The Daily Dish
July 31, 2017
The Future of Cost-Sharing Subsidies
In the aftermath of the failed Senate vote on health care reform, President Trump tweeted “if a new HealthCare Bill is not approved quickly, BAILOUTS for Insurance Companies and BAILOUTS for Members of Congress will end very soon!” The “bailouts” refer to two administrative actions taken by the Obama Administration. The latter was to permit Congress and its staff to continue to receive employer contributions for their health insurance even after moving to the Affordable Care Act (ACA) exchanges in 2010. That is a tale for another day.
The former refers to the Cost Sharing Reduction (CSR) funds in the ACA, a long-standing political football. The ACA provides extra subsidies to those with incomes below 250 percent of the Federal Poverty Limit (FPL) that purchase silver plans in the exchanges. These subsidies serve to further limit the out-of-pocket expenditure for premiums, deductibles and co-pays for those individuals. When an eligible individual purchases a silver plan, the insurer actually delivers a policy with the reduced out-of-pocket costs built into the terms, counting on the federal government to send it the CSR dollars. If the federal government were to renege on this commitment in the near future, the insurers would lose dramatic amounts of money in 2017, might choose to depart the exchanges in 2018, or hike their premium requests if they choose to remain selling on the exchanges in 2018.
Just exactly what will happen is exceedingly unclear. After the passage of the ACA, the Republican-controlled House became convinced that the Administration did not have the authority to make the CSR payments without an explicit Congressional appropriation. It sued to stop the payments, and won the first-round of litigation in the D.C. District court. The court stayed its order to stop the payments and the Obama Administration appealed. Since the election of Donald Trump, the Administration has continued to make the CSR payments.
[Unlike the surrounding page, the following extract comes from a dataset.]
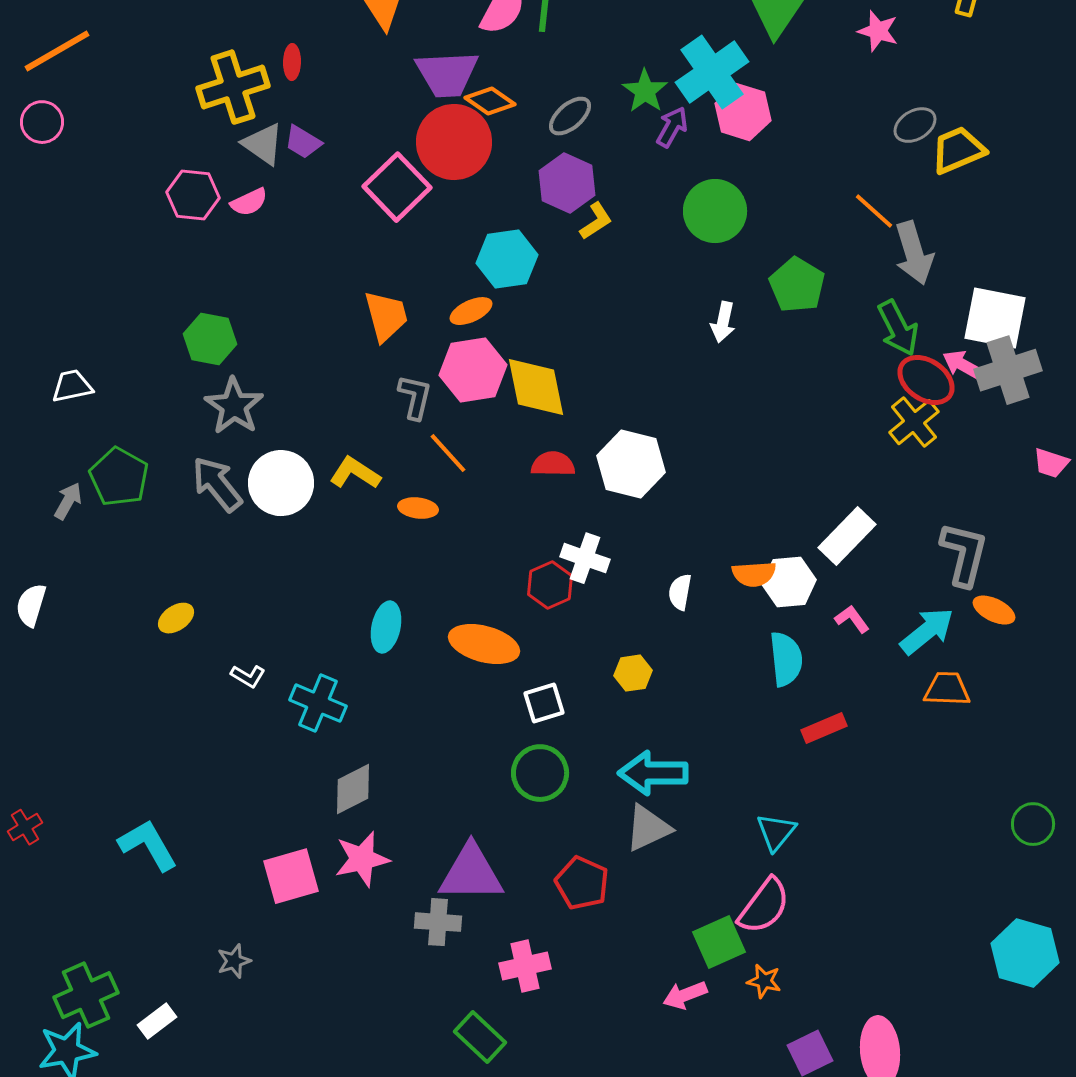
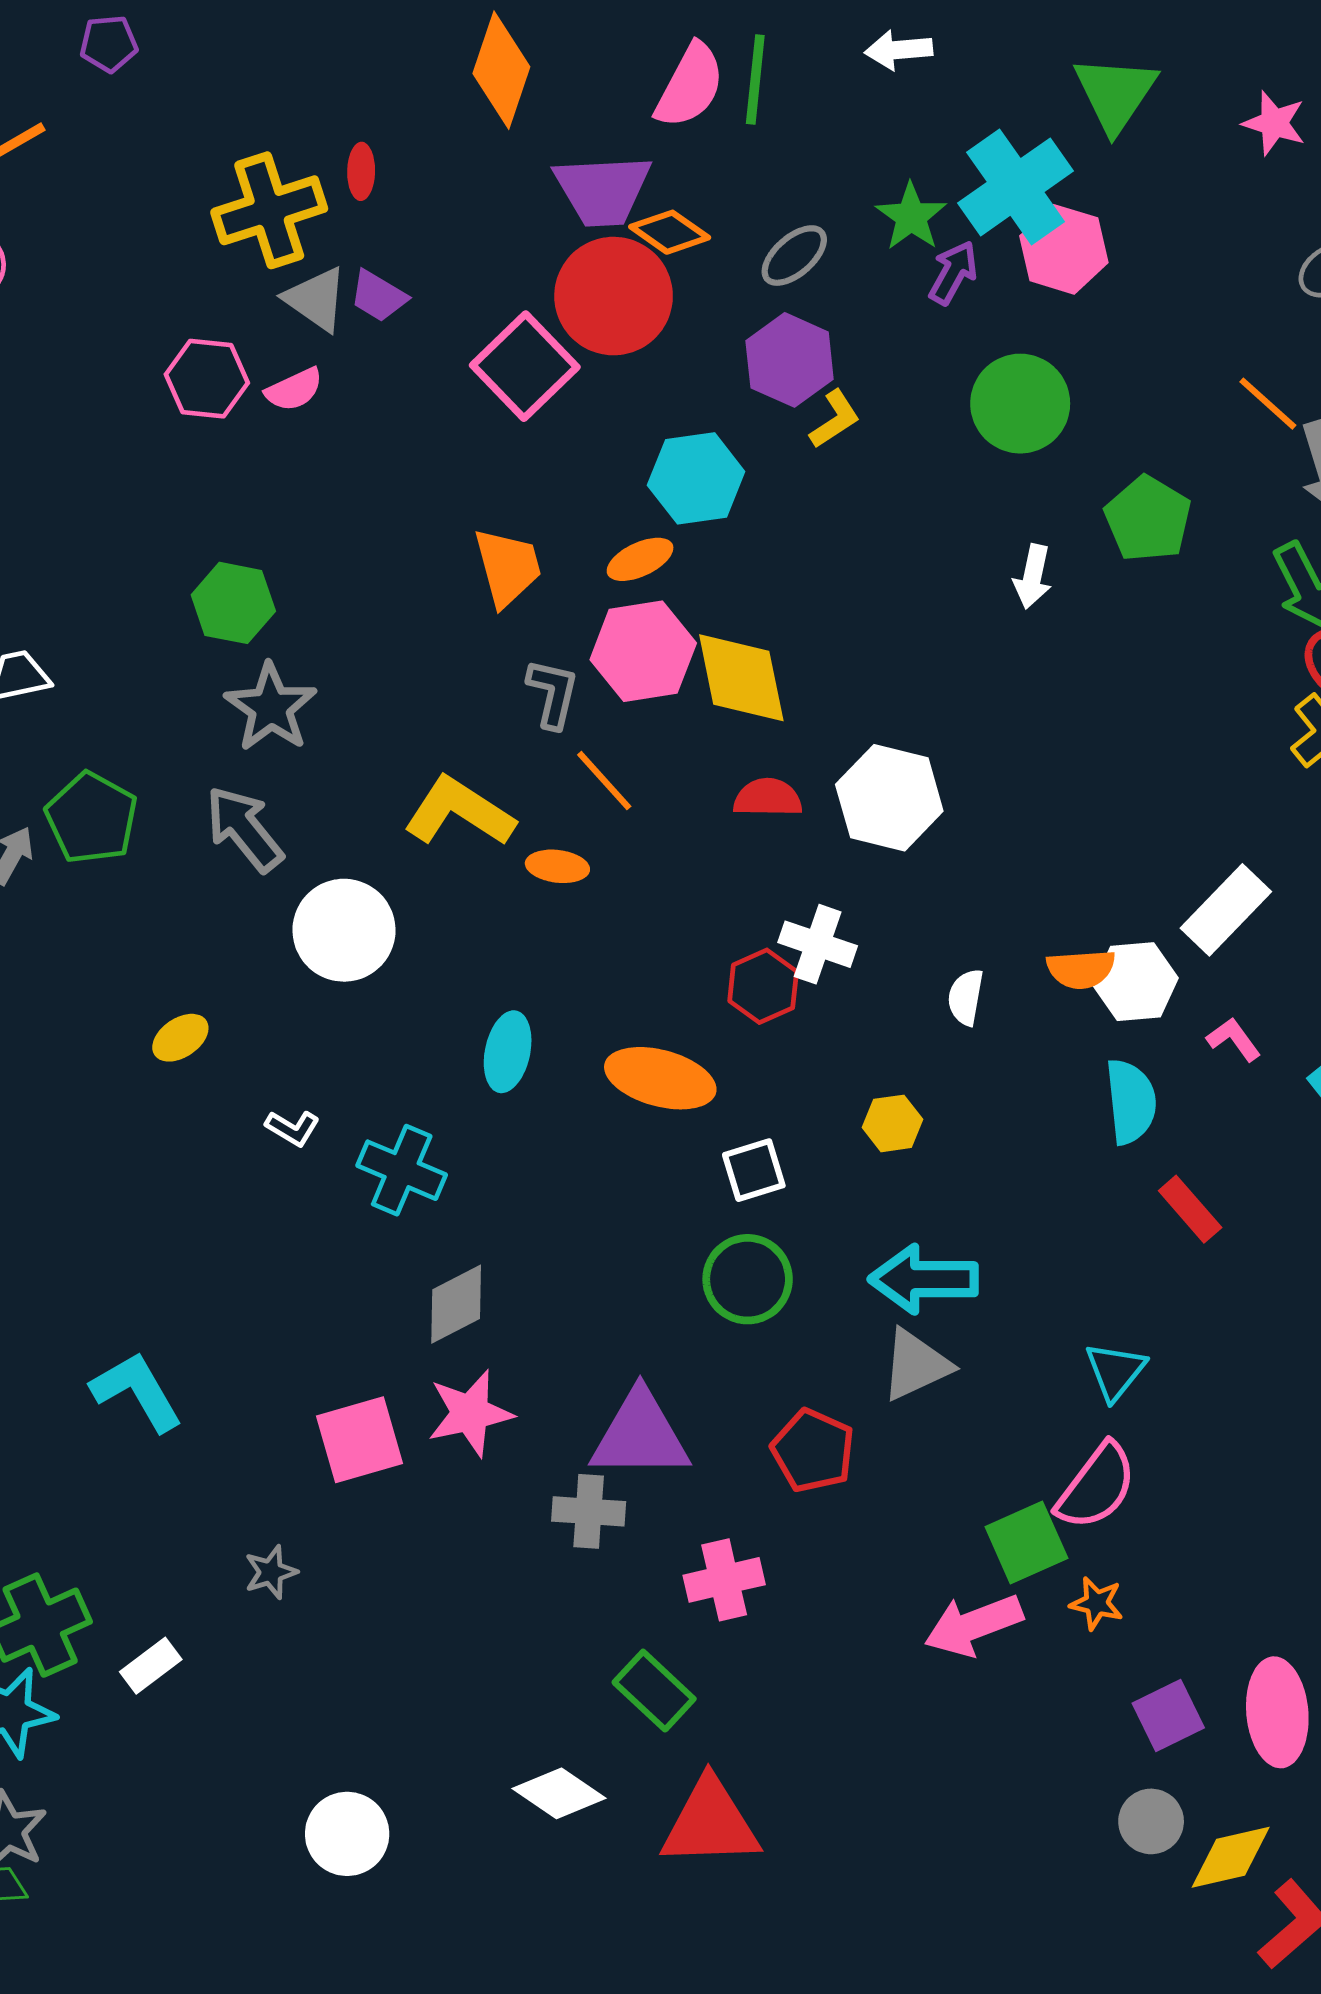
yellow L-shape: (355, 473) -> (459, 812), size x1.4
white circle: (281, 483) -> (344, 930), moved
red rectangle: (824, 728) -> (1190, 1209), turned 72
pink arrow: (685, 995) -> (973, 1625), size x1.4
It’s not clear what happens now. The Trump Administration could stop its appeal and/or stop making the CSR payments, which would put Congress in the position of having to appropriate the necessary $8 billion or so. Or, the Administration could continue both the payments and the appeal. The only thing that is clear is that the CSR issue has been a factor in participation and pricing decisions for 2018, and a source of possible disruption in 2017.
Fact of the Day
Consumer Financial Protection Bureau (CFPB) estimates show that its arbitration rule will increase costs for 50,000+ firms by over $17,000 per firm.